Du côté du pouvoir ces déclarations jugées irrespectueuses ont fortement irrité car au Sénégal il n’y a pas plus grande offense que d’accuser quelqu’un d’être un « deum » (mangeur d’hommes en langue Wolof).

Le chef du Pôle de communication de la présidence de la République, Elhadji Hamidou Kassé, a estimé que ses déclarations sont excessives. Il considère que l’ancien garde des Sceaux a dépassé les limites avec ses propos. A ses yeux, Me Sall « est d’une vulgarité à la limite étonnante »car il est inacceptable que des gens « s’attaquent impunément à la personne et à l’honorabilité du Président de la République ».

"Dérives dictatoriales et régression démocratique"
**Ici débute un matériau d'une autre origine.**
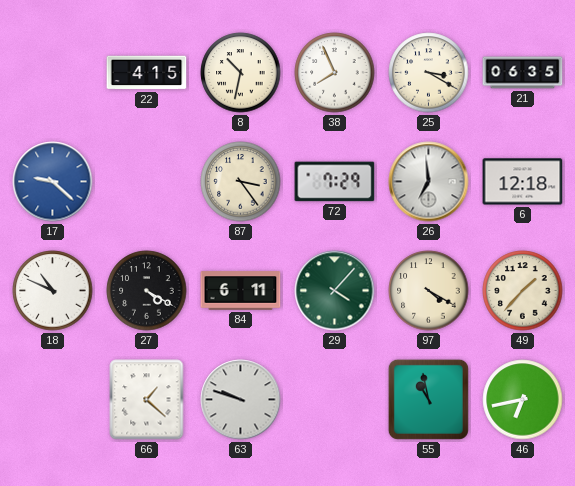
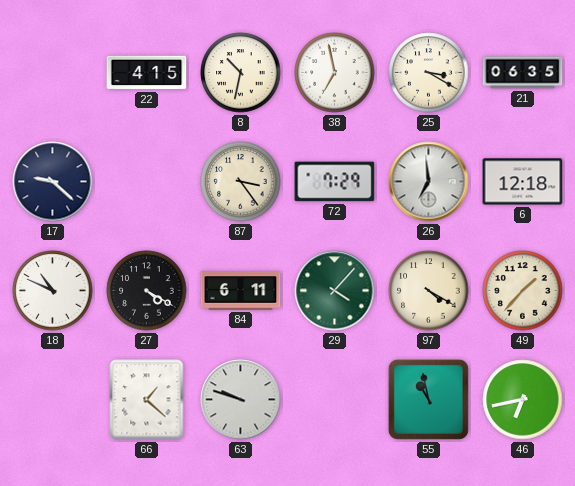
38: 7:56 -> 6:58
17 dial: blue -> navy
L’ancien ministre d’Etat, directeur de cabinet du président Wade, Habib Sy, a soutenu que les propos pour lesquels Me Sall est convoqué ne sont pas de nature à offenser le chef de l’Etat et que son arrestation fait régresser la démocratie sénégalaise.
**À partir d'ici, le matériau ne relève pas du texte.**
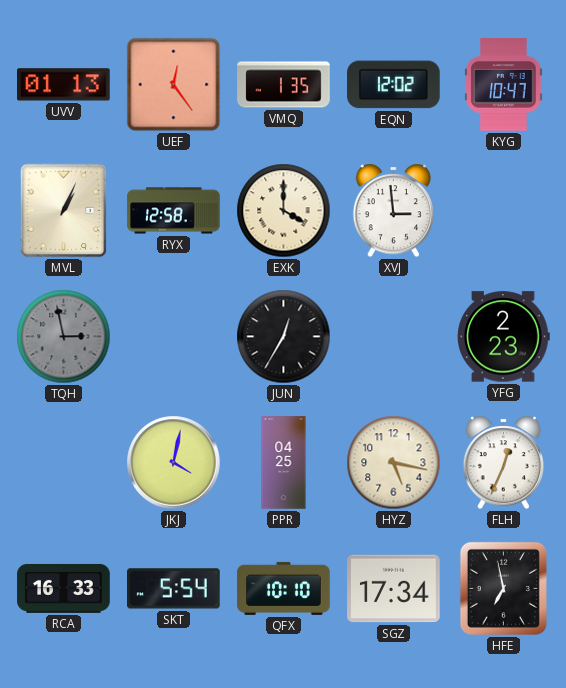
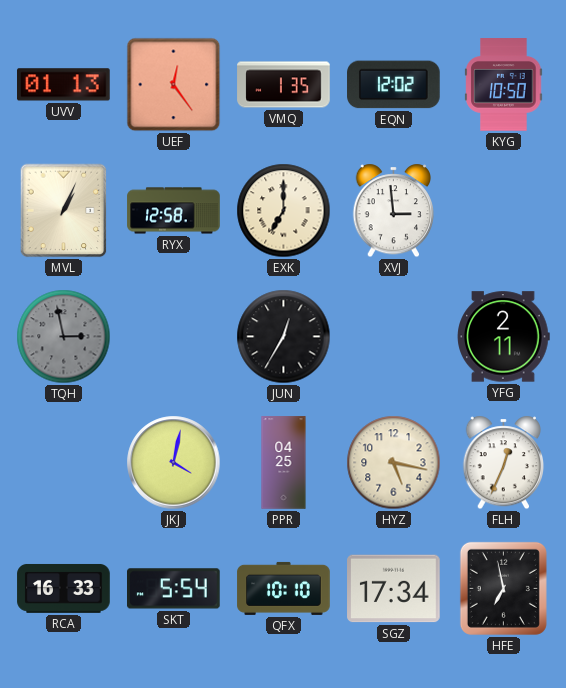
KYG: 10:47 -> 10:50
EXK: 4:00 -> 7:00
YFG: 2:23 -> 2:11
"Notre démocratie est en train de régresser. La démocratie est un processus long et compliqué qui repose sur un certain nombre de principes, sur un certain nombre de valeurs. Et nous, en tant que libéraux, nous sommes très attachés aux valeurs de la tolérance et de la liberté. Ce qui est en train d’être fait, c’est une remise en cause de tous ces principes ». A l’en croire, il faudrait davantage que ceux qui nous gouvernent comprennent que, pour que la démocratie soit consolidée, il faudrait que la liberté soit aussi respectée. Il estime, en outre, qu’aujourd’hui, la liberté ne semble plus respectée comme cela a été auparavant. Et il faudrait qu’on revienne à de meilleurs sentiments, pour que ce climat politique déjà poussiéreux et délétère ne s’empire"

Le journaliste Adama Gaye pense aussi que cette arrestation pour offense au chef de l’Etat n’augure rien de bon. A ses yeux ce sont les prémices d’une dictature.

"Parfois la dictature peut prendre l’orientation ou les habits qu’on ne lui soupçonne pas en se parant si besoin de la Constitution. Et on l’a déjà vu avec Abdoulaye Wade quand il a forcé sa candidature au peuple sénégalais en s’appuyant sur une Constitution qui avait été, comme tout le monde le sait, instrumentalisée à l’occasion avec le soutien de quelques individus dont la profession aurait dû être plus noble qu’elle ne l’a été. Autant la Constitution doit protéger et protège le chef de l’Etat, autant il faut éviter de créer des situations où le prétexte de la décence ou de la protection du chef de l’Etat ne soit en fait le masque à travers lequel des tentations autoritaires ne finissent par transformer et dénaturer la nature de la démocratie sénégalaise".